## Exercise instructions
Your task is to output, without alteration, each line from the one containing "সভাপতিত্বে সরাইলের ধরন্তী" through the final line of the records below.

___ Data supplied

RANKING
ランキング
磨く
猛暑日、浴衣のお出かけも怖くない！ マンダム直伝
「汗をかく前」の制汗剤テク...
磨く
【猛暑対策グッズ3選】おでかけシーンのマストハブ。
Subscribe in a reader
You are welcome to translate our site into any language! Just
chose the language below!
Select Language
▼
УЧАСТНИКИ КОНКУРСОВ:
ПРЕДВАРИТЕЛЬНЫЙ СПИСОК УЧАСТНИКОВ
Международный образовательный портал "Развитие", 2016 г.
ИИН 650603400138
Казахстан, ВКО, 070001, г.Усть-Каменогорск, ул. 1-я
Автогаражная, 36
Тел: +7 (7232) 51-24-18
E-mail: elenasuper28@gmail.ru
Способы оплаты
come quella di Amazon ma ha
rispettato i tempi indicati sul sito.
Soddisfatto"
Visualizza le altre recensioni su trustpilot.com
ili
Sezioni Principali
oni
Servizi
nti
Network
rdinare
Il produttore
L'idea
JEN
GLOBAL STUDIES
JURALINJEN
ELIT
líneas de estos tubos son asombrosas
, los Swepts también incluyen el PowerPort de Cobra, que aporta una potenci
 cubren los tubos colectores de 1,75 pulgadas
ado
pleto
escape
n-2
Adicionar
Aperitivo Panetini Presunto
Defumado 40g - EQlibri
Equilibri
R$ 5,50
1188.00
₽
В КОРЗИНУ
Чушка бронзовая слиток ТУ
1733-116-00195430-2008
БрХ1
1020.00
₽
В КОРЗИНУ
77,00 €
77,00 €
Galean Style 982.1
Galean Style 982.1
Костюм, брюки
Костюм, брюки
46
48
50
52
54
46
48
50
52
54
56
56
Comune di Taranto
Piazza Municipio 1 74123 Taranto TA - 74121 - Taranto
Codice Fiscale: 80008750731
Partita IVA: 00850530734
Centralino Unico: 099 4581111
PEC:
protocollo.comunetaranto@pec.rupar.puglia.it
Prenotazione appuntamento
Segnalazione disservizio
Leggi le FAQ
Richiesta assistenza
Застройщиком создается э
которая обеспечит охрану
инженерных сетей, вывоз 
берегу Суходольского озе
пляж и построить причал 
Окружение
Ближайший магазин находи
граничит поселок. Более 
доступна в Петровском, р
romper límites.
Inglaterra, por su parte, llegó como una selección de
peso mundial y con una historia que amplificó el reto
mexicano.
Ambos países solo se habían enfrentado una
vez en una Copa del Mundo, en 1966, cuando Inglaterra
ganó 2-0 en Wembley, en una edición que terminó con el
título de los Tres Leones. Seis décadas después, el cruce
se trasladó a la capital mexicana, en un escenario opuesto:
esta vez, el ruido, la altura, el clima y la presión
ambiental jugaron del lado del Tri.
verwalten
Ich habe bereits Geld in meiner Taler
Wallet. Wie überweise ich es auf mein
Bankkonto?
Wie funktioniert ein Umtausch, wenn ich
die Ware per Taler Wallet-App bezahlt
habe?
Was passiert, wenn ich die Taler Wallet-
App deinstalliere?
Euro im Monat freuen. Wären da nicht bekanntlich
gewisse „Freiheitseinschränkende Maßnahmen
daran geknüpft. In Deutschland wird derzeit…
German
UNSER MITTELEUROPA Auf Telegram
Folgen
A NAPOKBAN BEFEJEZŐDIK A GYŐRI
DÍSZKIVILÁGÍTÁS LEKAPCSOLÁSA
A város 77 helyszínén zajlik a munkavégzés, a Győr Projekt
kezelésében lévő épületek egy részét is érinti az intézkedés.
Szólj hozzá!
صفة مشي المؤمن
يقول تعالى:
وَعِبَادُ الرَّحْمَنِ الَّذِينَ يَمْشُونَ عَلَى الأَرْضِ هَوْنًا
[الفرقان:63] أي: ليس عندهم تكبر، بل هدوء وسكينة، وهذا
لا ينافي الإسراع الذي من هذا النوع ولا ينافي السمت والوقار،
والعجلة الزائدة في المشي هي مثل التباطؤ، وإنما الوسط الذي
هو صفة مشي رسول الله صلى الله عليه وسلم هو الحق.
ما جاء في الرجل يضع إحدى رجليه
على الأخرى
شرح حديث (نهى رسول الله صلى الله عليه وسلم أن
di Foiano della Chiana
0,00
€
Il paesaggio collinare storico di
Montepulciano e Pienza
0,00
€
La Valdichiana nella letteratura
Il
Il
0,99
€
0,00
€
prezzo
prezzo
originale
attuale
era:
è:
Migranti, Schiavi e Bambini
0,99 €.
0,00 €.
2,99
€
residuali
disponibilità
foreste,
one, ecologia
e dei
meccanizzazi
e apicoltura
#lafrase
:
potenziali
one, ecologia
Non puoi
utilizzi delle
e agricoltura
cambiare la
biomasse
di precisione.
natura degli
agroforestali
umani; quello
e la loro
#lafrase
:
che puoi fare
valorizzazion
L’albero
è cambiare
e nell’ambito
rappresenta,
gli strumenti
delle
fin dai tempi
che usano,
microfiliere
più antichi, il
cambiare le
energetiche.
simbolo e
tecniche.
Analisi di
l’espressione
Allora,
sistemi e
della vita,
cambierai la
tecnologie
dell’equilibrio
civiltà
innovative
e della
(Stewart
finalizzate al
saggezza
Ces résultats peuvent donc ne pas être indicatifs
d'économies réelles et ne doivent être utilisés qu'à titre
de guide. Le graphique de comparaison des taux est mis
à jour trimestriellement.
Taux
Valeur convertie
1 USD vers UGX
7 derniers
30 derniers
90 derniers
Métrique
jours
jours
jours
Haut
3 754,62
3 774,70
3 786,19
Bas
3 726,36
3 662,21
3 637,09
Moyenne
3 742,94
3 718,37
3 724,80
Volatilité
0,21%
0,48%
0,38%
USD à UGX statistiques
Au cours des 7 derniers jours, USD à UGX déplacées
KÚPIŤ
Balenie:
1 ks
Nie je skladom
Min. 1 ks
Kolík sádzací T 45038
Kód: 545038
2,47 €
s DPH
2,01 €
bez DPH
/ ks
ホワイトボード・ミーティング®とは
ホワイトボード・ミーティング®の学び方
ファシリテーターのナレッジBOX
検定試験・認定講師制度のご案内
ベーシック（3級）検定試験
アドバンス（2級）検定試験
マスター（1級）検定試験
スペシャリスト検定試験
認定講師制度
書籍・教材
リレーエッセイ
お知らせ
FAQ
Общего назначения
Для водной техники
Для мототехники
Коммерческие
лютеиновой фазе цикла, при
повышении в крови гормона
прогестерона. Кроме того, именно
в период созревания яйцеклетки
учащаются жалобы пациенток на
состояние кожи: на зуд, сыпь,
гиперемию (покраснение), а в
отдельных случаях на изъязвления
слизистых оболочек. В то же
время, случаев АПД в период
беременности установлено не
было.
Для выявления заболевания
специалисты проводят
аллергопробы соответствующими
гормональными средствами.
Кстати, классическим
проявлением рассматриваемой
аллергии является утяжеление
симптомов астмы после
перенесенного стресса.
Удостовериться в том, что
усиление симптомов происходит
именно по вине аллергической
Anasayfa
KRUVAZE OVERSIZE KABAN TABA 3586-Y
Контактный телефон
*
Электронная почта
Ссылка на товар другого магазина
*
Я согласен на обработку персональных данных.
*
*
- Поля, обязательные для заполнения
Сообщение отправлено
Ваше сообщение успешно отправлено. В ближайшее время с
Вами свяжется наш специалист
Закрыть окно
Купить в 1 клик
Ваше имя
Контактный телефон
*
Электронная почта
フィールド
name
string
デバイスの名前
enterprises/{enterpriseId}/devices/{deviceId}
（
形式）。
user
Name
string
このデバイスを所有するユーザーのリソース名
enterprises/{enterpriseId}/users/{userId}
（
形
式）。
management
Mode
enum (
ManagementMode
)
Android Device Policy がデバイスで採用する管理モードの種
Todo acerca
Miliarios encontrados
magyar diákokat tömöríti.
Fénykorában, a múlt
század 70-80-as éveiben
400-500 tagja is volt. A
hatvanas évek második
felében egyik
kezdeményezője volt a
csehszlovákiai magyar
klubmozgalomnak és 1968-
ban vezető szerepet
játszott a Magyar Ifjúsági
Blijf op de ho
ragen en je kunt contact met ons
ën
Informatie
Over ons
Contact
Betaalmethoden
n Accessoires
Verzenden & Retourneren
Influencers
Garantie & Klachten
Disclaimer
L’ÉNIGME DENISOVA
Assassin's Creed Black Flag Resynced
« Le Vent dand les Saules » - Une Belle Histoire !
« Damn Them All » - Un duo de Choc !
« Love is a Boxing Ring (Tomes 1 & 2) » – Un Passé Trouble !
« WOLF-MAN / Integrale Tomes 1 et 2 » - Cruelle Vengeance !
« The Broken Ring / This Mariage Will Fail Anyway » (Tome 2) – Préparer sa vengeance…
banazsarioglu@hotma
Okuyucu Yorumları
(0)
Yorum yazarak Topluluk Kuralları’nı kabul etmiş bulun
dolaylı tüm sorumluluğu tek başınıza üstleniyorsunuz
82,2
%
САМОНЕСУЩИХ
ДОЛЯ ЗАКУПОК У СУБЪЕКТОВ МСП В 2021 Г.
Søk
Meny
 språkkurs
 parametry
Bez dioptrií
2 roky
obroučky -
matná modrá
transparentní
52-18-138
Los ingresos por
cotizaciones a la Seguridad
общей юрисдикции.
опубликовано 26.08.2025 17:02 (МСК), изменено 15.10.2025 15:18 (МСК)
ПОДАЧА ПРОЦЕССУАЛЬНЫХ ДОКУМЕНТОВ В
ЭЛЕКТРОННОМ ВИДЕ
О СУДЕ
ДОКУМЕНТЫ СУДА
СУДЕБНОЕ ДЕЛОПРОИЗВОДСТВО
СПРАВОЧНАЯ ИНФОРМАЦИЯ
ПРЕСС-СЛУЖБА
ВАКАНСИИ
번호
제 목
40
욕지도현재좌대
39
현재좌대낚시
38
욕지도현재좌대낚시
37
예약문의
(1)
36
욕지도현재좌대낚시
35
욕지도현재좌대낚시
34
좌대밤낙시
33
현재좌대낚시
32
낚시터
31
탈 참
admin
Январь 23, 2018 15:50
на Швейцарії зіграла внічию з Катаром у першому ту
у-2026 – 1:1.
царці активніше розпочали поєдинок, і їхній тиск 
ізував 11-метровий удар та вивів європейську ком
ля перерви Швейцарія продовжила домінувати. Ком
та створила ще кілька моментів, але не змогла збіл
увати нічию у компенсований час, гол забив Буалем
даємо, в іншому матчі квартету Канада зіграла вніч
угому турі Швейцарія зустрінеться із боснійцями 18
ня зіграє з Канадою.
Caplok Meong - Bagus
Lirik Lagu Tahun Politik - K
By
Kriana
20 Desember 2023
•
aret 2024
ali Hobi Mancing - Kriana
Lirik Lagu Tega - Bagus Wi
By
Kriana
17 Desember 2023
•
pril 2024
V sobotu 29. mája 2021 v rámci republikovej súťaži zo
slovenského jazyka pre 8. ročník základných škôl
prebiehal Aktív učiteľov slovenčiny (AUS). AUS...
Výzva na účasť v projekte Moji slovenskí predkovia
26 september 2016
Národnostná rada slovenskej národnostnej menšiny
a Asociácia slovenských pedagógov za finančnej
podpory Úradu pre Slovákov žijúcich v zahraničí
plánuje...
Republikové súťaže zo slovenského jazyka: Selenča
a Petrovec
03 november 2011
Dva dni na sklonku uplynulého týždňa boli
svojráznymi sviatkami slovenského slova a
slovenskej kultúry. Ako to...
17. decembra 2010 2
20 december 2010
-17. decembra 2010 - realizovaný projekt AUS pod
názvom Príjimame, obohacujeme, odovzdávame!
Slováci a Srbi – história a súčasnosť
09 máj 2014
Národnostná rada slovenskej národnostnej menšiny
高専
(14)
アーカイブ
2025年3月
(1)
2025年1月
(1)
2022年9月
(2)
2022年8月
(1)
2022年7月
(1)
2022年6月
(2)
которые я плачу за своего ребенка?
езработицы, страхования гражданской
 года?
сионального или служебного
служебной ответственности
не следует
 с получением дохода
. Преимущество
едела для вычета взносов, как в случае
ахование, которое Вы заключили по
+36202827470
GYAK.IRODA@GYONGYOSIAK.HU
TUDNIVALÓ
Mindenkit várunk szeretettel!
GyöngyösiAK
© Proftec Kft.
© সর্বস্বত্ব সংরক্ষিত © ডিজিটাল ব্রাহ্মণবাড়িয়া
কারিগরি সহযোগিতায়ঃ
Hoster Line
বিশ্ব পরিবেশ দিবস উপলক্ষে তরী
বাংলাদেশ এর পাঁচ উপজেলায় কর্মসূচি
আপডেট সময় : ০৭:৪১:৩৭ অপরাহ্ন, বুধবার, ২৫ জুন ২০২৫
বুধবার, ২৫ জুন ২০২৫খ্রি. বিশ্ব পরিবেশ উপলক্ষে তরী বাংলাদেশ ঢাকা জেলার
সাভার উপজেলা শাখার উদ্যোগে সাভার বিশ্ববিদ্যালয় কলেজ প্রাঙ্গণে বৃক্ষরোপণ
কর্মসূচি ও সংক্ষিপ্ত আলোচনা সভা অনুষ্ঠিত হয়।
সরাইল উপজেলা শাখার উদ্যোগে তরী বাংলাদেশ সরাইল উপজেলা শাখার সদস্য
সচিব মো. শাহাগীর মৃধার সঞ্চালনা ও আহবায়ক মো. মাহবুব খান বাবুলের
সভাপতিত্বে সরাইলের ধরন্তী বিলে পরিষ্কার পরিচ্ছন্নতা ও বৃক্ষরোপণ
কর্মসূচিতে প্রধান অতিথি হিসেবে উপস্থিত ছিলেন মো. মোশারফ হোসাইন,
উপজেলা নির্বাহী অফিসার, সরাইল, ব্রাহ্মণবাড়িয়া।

______

## Output below
সভাপতিত্বে সরাইলের ধরন্তী বিলে পরিষ্কার পরিচ্ছন্নতা ও বৃক্ষরোপণ
কর্মসূচিতে প্রধান অতিথি হিসেবে উপস্থিত ছিলেন মো. মোশারফ হোসাইন,
উপজেলা নির্বাহী অফিসার, সরাইল, ব্রাহ্মণবাড়িয়া।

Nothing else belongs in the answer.